Many famous texts from classical antiquity—by historians like Thucydides, tragedians like Sophocles and Euripides, the comic poet Aristophanes, the philosopher Plato, and, above all, Homer—present powerful and profound accounts of wartime experience, both on and off the battlefield. These texts also provide useful ways of thinking about the complexities and consequences of wars throughout history, and the concept of war broadly construed, providing vital new perspectives on conflict in our own era.
Our Ancient Wars features essays by top scholars from across academic disciplines—classicists and historians, philosophers and political theorists, literary scholars, some with firsthand experience of war and some without—engaging with classical texts to understand how differently they were read in other times and places. Contributors articulate difficult but necessary questions about contemporary conceptions of war and conflict.
Contributors include Victor Caston, Page duBois, Susanne Gödde, Peter Meineck, Sara Monoson, David Potter, Kurt Raaflaub, Arlene Saxonhouse, Seth Schein, Nancy Sherman, Hans van Wees, Silke-Maria Weineck, and Paul Woodruff.
“The chapters reflects an unusual degree of thoughtfulness as well as sound scholarship. The collection will appeal to a much broader group than the academic community. All the chapters are readable by an educated general public, and the topics covered are timely and provocative.”

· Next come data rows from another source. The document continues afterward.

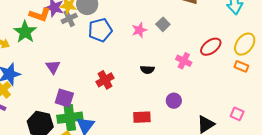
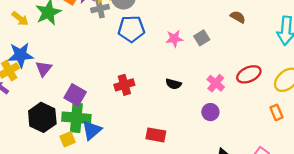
orange rectangle: (241, 66) -> (276, 112), moved, turned 32
purple triangle: (53, 67) -> (44, 69), moved
purple circle: (174, 101) -> (210, 112), moved

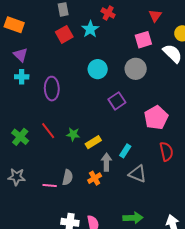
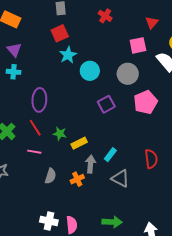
cyan star: (90, 29) -> (68, 55), moved
purple ellipse: (52, 89) -> (39, 100), moved
pink pentagon: (156, 118) -> (146, 102), moved
pink line: (50, 186) -> (34, 152), moved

—Rosemary Moore, University of Iowa
Jacket illustration: Fifty Days at Iliam: The Fire that Consumes All before It, Cy Twombly, 1978. Philadelphia Museum of Art: Gift (by exchange) of Samuel S. White 3rd and Vera White, 1989. © Cy Twombly Foundation
Victor Caston is Professor of Philosophy and Classical Studies at the University of Michigan. Silke-Maria Weineck is Professor of Comparative Literature and German Studies at the University of Michigan.